Scala and some other provocative thoughts (sorry)

jhegedus42 · November 2, 2019, 10:09pm

Hi Guys,

Why not use Scala to do this thing?

What is so good about R?

From a software engeneering point of view it is a nightmare.

Which feature of TF are you using? Exactly?

I might reimplement Greta in Scala in one afternoon.

Why R? Is there a reason why you guys are using R, and not Haskell?

How many TF functions are you using in total?

Another question: about discrete variables. Why not approximate them with sigmoids? Then you get discrete variables for free.

I totally like your idea, but I just cannot comprehend what could be the reason to use R ?

The worst language on the planet, which actually is being used by lot of ppl.

I mean, yes, sure if you have legacy code that you have to maintain, then sure, R is nice.

But starting a new project from scratch and basing it on R?

Is there any solid software engeneering reason behind this design decision?

The idea is of using TF is not bad.

But does TF scale to 10.000 nodes?

Am I getting right that you want to generate random numbers from some high dimensional distribution, such that the number of points in a given vortex normalized by the total number of points approximates the prob. distribution?

This is the goal, right?

Cheers,

Jozsef

nick · November 2, 2019, 10:37pm

Hi Jozsef,

greta is implemented in R because R is by far the language most used by statisticians, data scientists and people in allied disciplines.

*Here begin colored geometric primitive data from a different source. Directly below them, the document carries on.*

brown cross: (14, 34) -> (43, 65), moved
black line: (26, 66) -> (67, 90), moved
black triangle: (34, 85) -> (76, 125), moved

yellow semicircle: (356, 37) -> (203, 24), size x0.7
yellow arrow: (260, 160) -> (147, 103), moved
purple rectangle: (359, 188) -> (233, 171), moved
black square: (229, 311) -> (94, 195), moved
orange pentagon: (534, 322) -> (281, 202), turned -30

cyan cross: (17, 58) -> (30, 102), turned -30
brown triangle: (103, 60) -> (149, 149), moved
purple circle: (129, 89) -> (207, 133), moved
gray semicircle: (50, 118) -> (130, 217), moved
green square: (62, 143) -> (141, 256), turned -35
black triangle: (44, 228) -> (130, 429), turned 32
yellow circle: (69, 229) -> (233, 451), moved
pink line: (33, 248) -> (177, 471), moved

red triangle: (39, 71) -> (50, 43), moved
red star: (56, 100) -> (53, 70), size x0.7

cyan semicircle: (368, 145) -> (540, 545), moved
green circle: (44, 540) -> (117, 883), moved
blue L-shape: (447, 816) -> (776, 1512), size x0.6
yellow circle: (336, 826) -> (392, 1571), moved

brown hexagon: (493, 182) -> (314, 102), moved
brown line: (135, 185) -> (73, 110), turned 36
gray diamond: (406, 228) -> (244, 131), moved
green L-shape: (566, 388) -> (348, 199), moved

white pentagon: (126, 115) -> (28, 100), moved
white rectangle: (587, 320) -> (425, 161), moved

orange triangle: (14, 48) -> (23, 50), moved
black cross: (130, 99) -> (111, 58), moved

I agree that some of greta’s implementation might be easier in other languages (the R6 code for example is very python-esque) but I’m pretty sure it’s a much easier task to write greta in R than persuade R users to switch to Scala

Feel free to write a Scala version though. That would be cool, I’d like to see it!

sche · November 2, 2019, 10:41pm

Just a user but IMO

Why not use Scala to do this thing?

Mainly because of R’s popularity among statisticians and domain experts who heavily rely on statistical methods.

I believe, that one of the goals of Greta is to allow high level model development, in R, while minimizing the need to deal with the computational details e.g. edward in python.

Which feature of TF are you using? Exactly?

I can’t really speak to the engineering but I think the entire backend IS TF and TF probability.

Why R? Is there a reason why you guys are using R, and not Haskell?

Most statisticians or domain experts do not know Haskell.

Another question: about discrete variables. Why not approximate them with sigmoids? Then you get discrete variables for free.

It’s possible I guess, but outside of the great context there are reasons to use discrete variables. If you approximate it, you still need to justify that approximation. Also I use things like random graphs to model networks and there’s no continuous approximation to such an object. Not related to greta, but I’m sure there’s some cases that are similar.

I totally like your idea, but I just cannot comprehend what could be the reason to use R ? The worst language on the planet, which actually is being used by lot of ppl.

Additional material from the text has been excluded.